# What to do
Wherever the string "while" occurs in a line of these records, report that line.

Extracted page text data
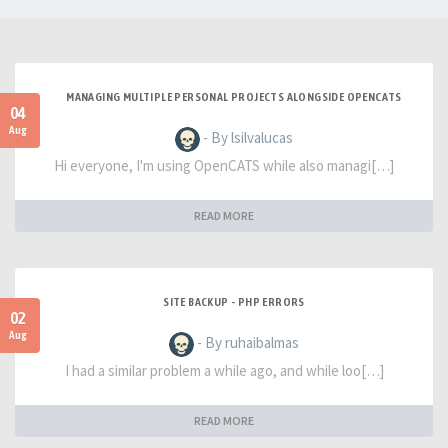
MANAGING MULTIPLE PERSONAL PROJECTS ALONGSIDE OPENCATS
04
Aug
- By lsilvalucas
Hi everyone, I'm using OpenCATS while also managi[…]
READ MORE
SITE BACKUP - PHP ERRORS
02
Aug
- By ruhaibalmas
I had a similar problem a while ago, and while loo[…]
READ MORE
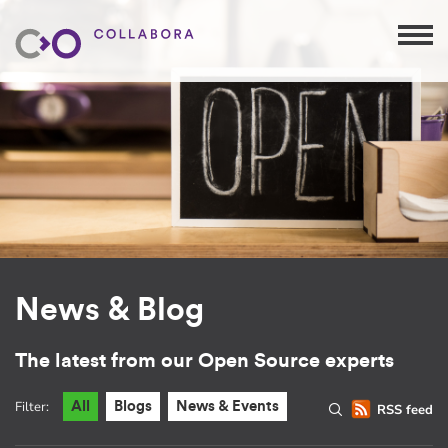
News & Blog
The latest from our Open Source experts
Filter:
All
Blogs
News & Events
RSS feed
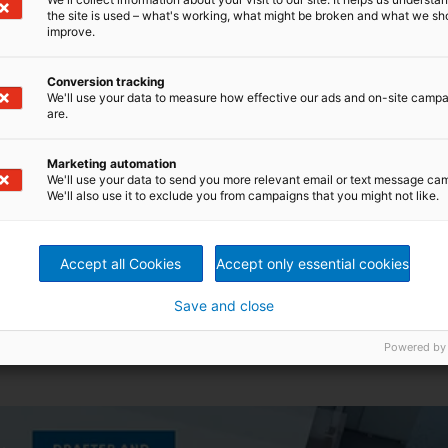
the site is used – what's working, what might be broken and what we sh
improve.
Conversion tracking
We'll use your data to measure how effective our ads and on-site camp
are.
Marketing automation
We'll use your data to send you more relevant email or text message ca
We'll also use it to exclude you from campaigns that you might not like.
Accept all Cookies
Accept only essential cookies
Save and close
ed loop)
lapper acceleration during high-speed operation
Powered by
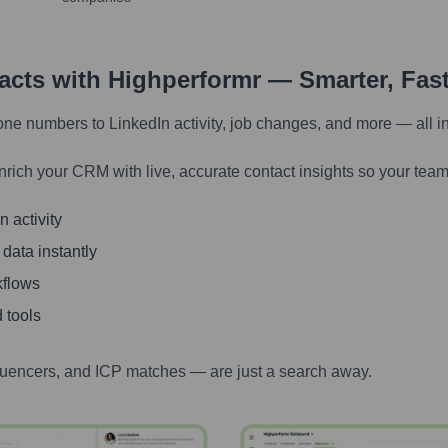
tacts with Highperformr — Smarter, Fas
one numbers to LinkedIn activity, job changes, and more — all i
nrich your CRM with live, accurate contact insights so your team
 activity
 data instantly
kflows
 tools
luencers, and ICP matches — are just a search away.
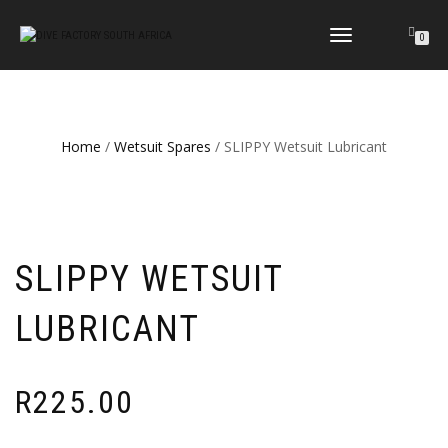
TOGGLE
0
NAVIGATION
Home
/
Wetsuit Spares
/ SLIPPY Wetsuit Lubricant
SLIPPY WETSUIT
LUBRICANT
R
225.00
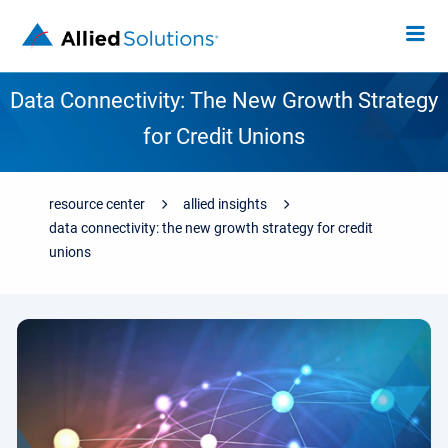
Data Connectivity: The New Growth Strategy
for Credit Unions
resource center
allied insights
data connectivity: the new growth strategy for credit
unions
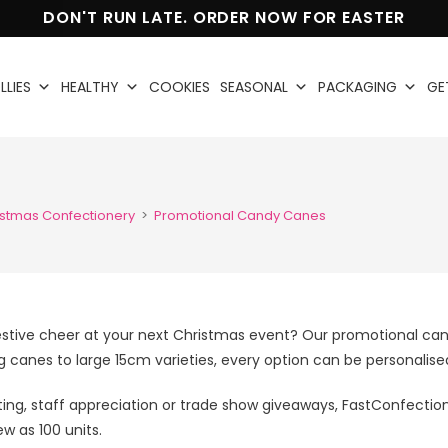
DON'T RUN LATE. ORDER NOW FOR EASTER
LLIES
HEALTHY
COOKIES
SEASONAL
PACKAGING
GE
istmas Confectionery
>
Promotional Candy Canes
stive cheer at your next Christmas event? Our promotional can
canes to large 15cm varieties, every option can be personalised
ting, staff appreciation or trade show giveaways, FastConfecti
ew as 100 units.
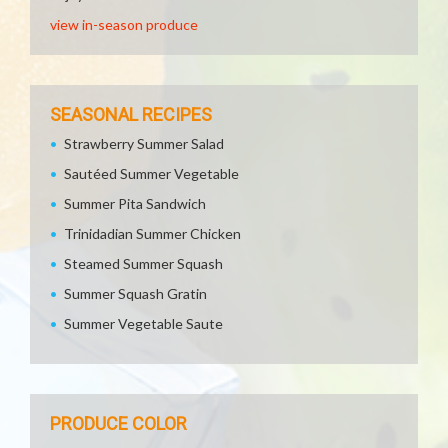
view in-season produce
SEASONAL RECIPES
Strawberry Summer Salad
Sautéed Summer Vegetable
Summer Pita Sandwich
Trinidadian Summer Chicken
Steamed Summer Squash
Summer Squash Gratin
Summer Vegetable Saute
PRODUCE COLOR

# Written response
Hi everyone, I'm using OpenCATS while also managi[…]
I had a similar problem a while ago, and while loo[…]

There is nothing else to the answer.